Protection
This usually involves immobilising the injury to reduce pain and prevent disruption of the healing process. This may involve splints, casts, taping or bandaging. All modalities must allow room for swelling without compromising circulation. Crutches can support weight bearing and slings may immobilise an arm or shoulder.
Rest
This is to avoid further injury and disruption of the forming fibrin but also to reduce increased blood flow. After 3 days it is recommended that gentle movements should start but this time may be shorter or longer depending upon the severity of the injury. Many people will start the following day.
Ice
This is an inexpensive form of cryotherapy. A pack of frozen peas is often advocated as a household remedy that provides a cold and deformable application. The temperature of a domestic freezer is around -18 °C. Plain ice and especially anything from a freezer, should not be applied directly to the skin but wrapped in a towel or tea towel. Crushed ice in a plastic bag or commercially available gel bags are other modes of application. Claims for benefits of cold include decrease in pain, decrease in metabolism, decrease in swelling, decrease in muscle spasm, decrease in circulation (but also cold-induced vasodilation) and effects on the inflammatory process. The evidence base for the benefit is very limited or contradictory.2,3 The optimum regime is probably to apply ice for 20 minutes, remove it for 10 minutes and repeat the process over 2 hours. Ice should not be applied for more than 30 minutes without a break for fear of "ice burns".
Compression
This reduces oedema. External compression can stop bleeding, inhibit seepage into underlying tissue spaces and help disperse excess fluid.

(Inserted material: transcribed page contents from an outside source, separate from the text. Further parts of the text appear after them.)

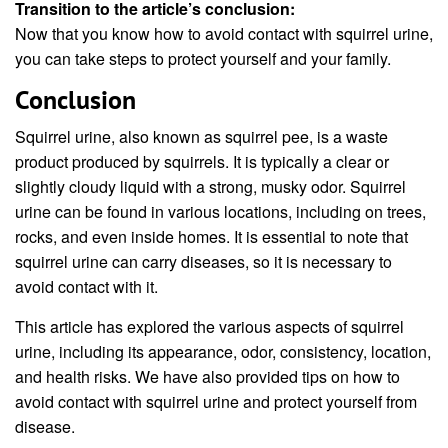
Transition to the article’s conclusion:
Now that you know how to avoid contact with squirrel urine,
you can take steps to protect yourself and your family.
Conclusion
Squirrel urine, also known as squirrel pee, is a waste
product produced by squirrels. It is typically a clear or
slightly cloudy liquid with a strong, musky odor. Squirrel
urine can be found in various locations, including on trees,
rocks, and even inside homes. It is essential to note that
squirrel urine can carry diseases, so it is necessary to
avoid contact with it.
This article has explored the various aspects of squirrel
urine, including its appearance, odor, consistency, location,
and health risks. We have also provided tips on how to
avoid contact with squirrel urine and protect yourself from
disease.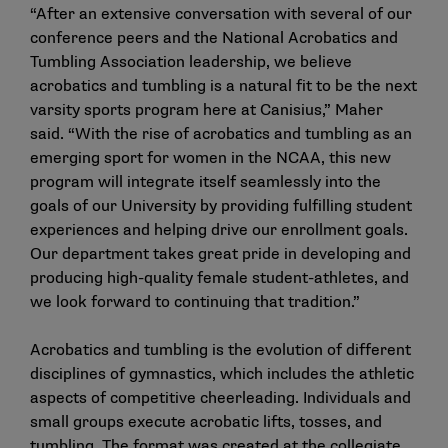
“After an extensive conversation with several of our
conference peers and the National Acrobatics and
Tumbling Association leadership, we believe
acrobatics and tumbling is a natural fit to be the next
varsity sports program here at Canisius,” Maher
said. “With the rise of acrobatics and tumbling as an
emerging sport for women in the NCAA, this new
program will integrate itself seamlessly into the
goals of our University by providing fulfilling student
experiences and helping drive our enrollment goals.
Our department takes great pride in developing and
producing high-quality female student-athletes, and
we look forward to continuing that tradition.”
Acrobatics and tumbling is the evolution of different
disciplines of gymnastics, which includes the athletic
aspects of competitive cheerleading. Individuals and
small groups execute acrobatic lifts, tosses, and
tumbling. The format was created at the collegiate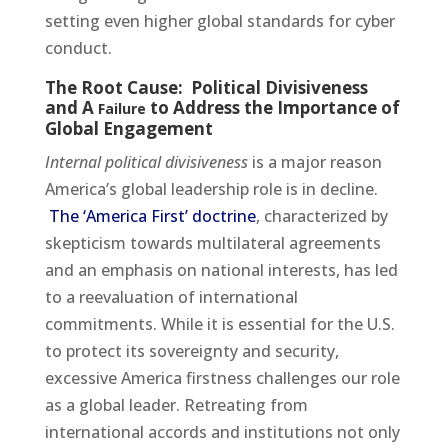
setting even higher global standards for cyber
conduct.
The Root Cause: Political Divisiveness
and A
to Address the Importance of
Failure
Global Engagement
Internal political divisiveness
is a major reason
America’s global leadership role is in decline.
The ‘America First’ doctrine
, characterized by
skepticism towards multilateral agreements
and an emphasis on national interests, has led
to a reevaluation of international
commitments. While it is essential for the U.S.
to protect its sovereignty and security,
excessive America firstness challenges our role
as a global leader. Retreating from
international accords and institutions not only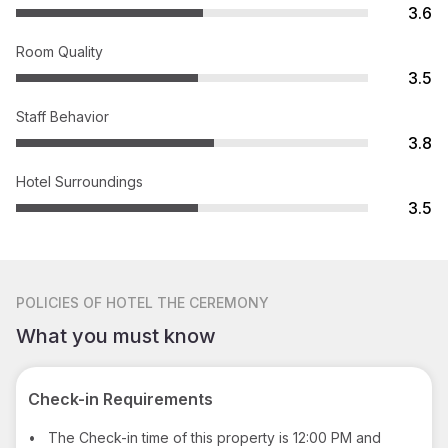
3.6
Room Quality
3.5
Staff Behavior
3.8
Hotel Surroundings
3.5
POLICIES
OF HOTEL THE CEREMONY
What you must know
Check-in Requirements
•
The Check-in time of this property is 12:00 PM and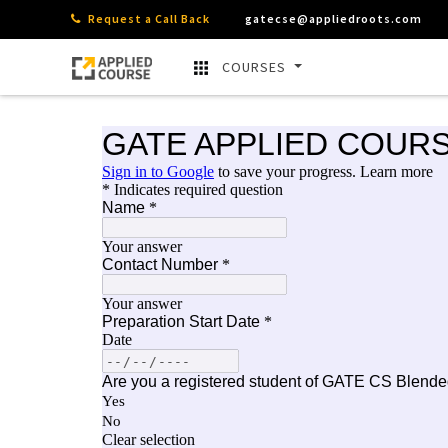
Request a Call Back
gatecse@appliedroots.com
COURSES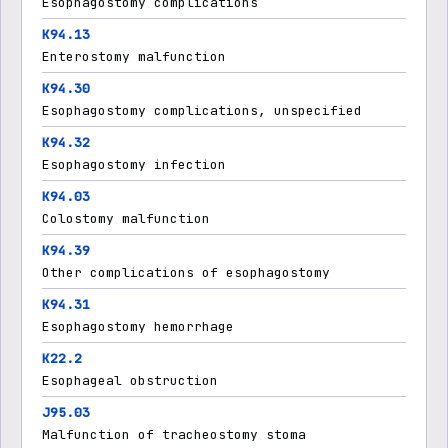
Esophagostomy complications
K94.13
Enterostomy malfunction
K94.30
Esophagostomy complications, unspecified
K94.32
Esophagostomy infection
K94.03
Colostomy malfunction
K94.39
Other complications of esophagostomy
K94.31
Esophagostomy hemorrhage
K22.2
Esophageal obstruction
J95.03
Malfunction of tracheostomy stoma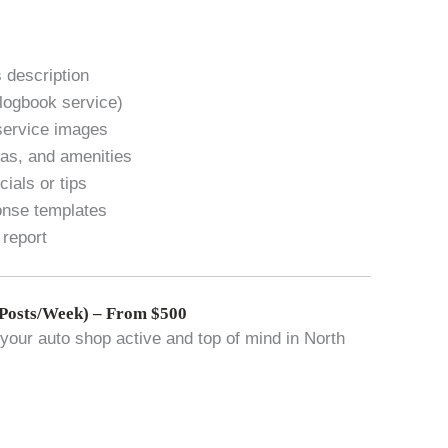
 description
 logbook service)
service images
eas, and amenities
ials or tips
onse templates
 report
Posts/Week) – From $500
our auto shop active and top of mind in North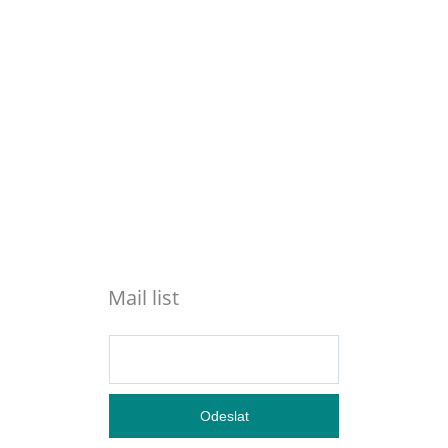
Mail list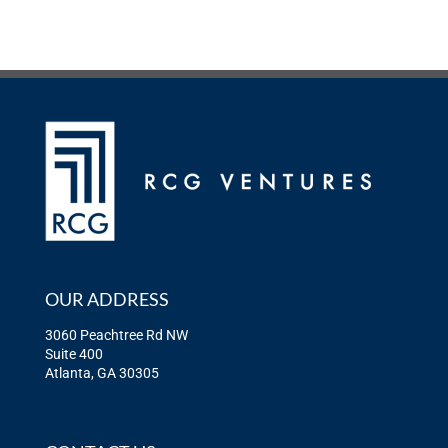
OUR ADDRESS
3060 Peachtree Rd NW
Suite 400
Atlanta, GA 30305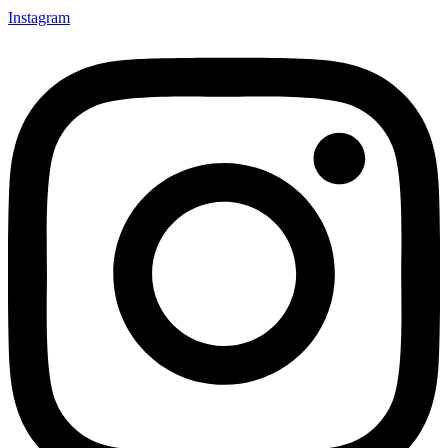
Instagram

Fluid is pushed back into the capillaries and lymph vessels. External compression increases the effectiveness of the muscle pump in aiding venous return. A number of devices are available including adhesive and non-adhesive bandages, elastic tubular support and plastic or inflatable splints. Try to apply the pressure uniformly or at least so that it increases from distally to proximally and not vice versa. Compression must be capable of accommodating oedema as it forms after the injury, to prevent ischaemia. Replace the compression after 24 hours and continue for at least 72 hours. If the problem is less severe it is not necessary to be so meticulous and the value of double elastic tubing in grade I or II ankle sprain is dubious.4
Elevation
This gives gravitational aid to other techniques to reduce oedema. As far as possible elevate the injured area above the level of the heart in the first 72 hours and have it comfortably supported. Avoid simultaneous compression and elevation. Beware of letting the elevated limb become immediately dependent as there may be "rebound" with increased oedema.